Since the pictures are not wanted, retype the listing below exactly and without them.

Records:
**********

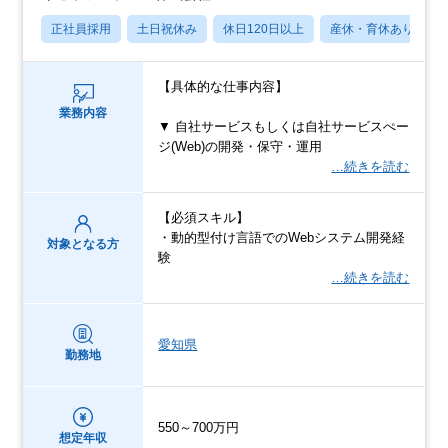
正社員採用
土日祝休み
休日120日以上
産休・育休あり
【具体的な仕事内容】
業務内容
▼ 自社サービスもしくは自社サービスぺー
ジ(Web)の開発・保守・運用
…続きを読む
【必須スキル】
・動的型付け言語でのWebシステム開発経
対象となる方
験
…続きを読む
愛知県
勤務地
550～700万円
想定年収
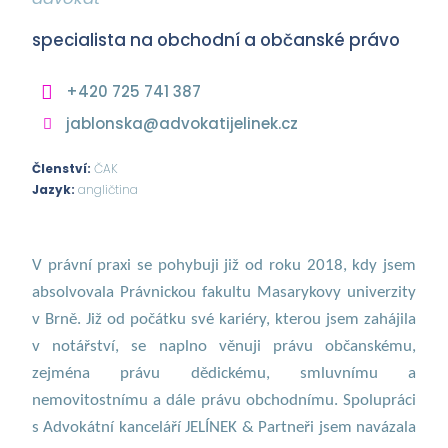
specialista na obchodní a občanské právo
+420 725 741 387
jablonska@advokatijelinek.cz
Členství:
ČAK
Jazyk:
angličtina
V právní praxi se pohybuji již od roku 2018, kdy jsem
absolvovala Právnickou fakultu Masarykovy univerzity
v Brně. Již od počátku své kariéry, kterou jsem zahájila
v notářství, se naplno věnuji právu občanskému,
zejména právu dědickému, smluvnímu a
nemovitostnímu a dále právu obchodnímu. Spolupráci
s Advokátní kanceláří JELÍNEK & Partneři jsem navázala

**********

Task solution:
正社員採用
土日祝休み
休日120日以上
産休・育休あり
【具体的な仕事内容】
業務内容
▼ 自社サービスもしくは自社サービスぺー
ジ(Web)の開発・保守・運用
…続きを読む
【必須スキル】
・動的型付け言語でのWebシステム開発経
対象となる方
験
…続きを読む
愛知県
勤務地
550～700万円
想定年収
specialista na obchodní a občanské právo
+420 725 741 387
jablonska@advokatijelinek.cz
Členství:
ČAK
Jazyk:
angličtina
V právní praxi se pohybuji již od roku 2018, kdy jsem
absolvovala Právnickou fakultu Masarykovy univerzity
v Brně. Již od počátku své kariéry, kterou jsem zahájila
v notářství, se naplno věnuji právu občanskému,
zejména právu dědickému, smluvnímu a
nemovitostnímu a dále právu obchodnímu. Spolupráci
s Advokátní kanceláří JELÍNEK & Partneři jsem navázala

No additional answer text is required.